Stories can save us. They can also confine us. The problem is not that story shapes us — it is that the story we inherited is too small for who we are becoming.
The Stories That Keep Us Small
The dominant cultural story — the one we rarely name because we have swum in it all our lives — tells us:
independence is strength
productivity is value
community is optional
the earth is an asset
rest is indulgence
competition is natural
belonging must be earned
vulnerability is risk
This story has shaped governments, markets, workplaces, family structures, and inner worlds. It has shaped our anxieties, ambitions, and identities.
It is a story without a future.
The Stories That Can Free Us
If we want a different world, we do not begin with policy or industry or strategy. We begin with story — because story is the operating system beneath everything else.
We need stories that restore what we have forgotten:
humans are interdependent
the earth is a partner, not a possession
meaning matters more than metrics
kindness is a form of intelligence
community is strength, not compromise
reciprocity is a survival strategy
belonging is essential
nature does not thrive in isolation — and neither do we
The stories we need next are regenerative, relational, ecological, and humane.

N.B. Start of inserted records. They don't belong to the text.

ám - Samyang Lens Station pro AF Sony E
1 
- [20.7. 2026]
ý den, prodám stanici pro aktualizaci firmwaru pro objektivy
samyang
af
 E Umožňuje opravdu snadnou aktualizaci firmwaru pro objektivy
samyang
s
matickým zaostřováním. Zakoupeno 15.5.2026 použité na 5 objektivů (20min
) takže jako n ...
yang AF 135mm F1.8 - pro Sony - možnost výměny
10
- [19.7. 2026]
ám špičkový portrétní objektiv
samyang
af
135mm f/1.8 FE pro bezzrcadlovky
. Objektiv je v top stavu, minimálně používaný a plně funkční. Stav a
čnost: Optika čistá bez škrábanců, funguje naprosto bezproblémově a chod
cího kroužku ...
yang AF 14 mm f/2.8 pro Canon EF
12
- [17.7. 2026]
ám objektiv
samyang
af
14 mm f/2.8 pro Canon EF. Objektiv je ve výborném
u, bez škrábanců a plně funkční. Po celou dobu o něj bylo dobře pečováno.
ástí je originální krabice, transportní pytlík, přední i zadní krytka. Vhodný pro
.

How We Write These Stories — The ARC™ Way
To write a new cultural narrative, we need a new narrative architecture. This is why I created ARC™, a framework that aligns the three forces that shape every story the human mind trusts.
A — Archetype
The structural patterns the brain recognises instantly — the deep logic of resilience, transformation, connection, and return. Archetype lets us build new stories that feel emotionally true, not inherited by obligation.
R — Reasoning
The cognitive pathways that shape how people feel, interpret, and decide. Reasoning allows us to design stories that lower threat, reduce friction, deepen clarity, and support actions that nourish instead of extract.
C — Culture
The metaphors, symbols, and shared meanings that make a story intuitive and safe to adopt. Culture lets us speak to people in a language their nervous system already understands.
Together, ARC™ becomes a blueprint for rewriting not just individual stories, but collective ones — stories that:
expand identity
strengthen community
honour the earth
and help us build futures worth living in
The Invitation
This work is not only for authors, or for businesses, or for individuals.
It is for anyone who feels the quiet unease of a story ending — and the subtle hum of a new one beginning.
If you are ready to imagine differently, to question the script you inherited, and to create narratives that heal rather than harm, you are already part of what comes next.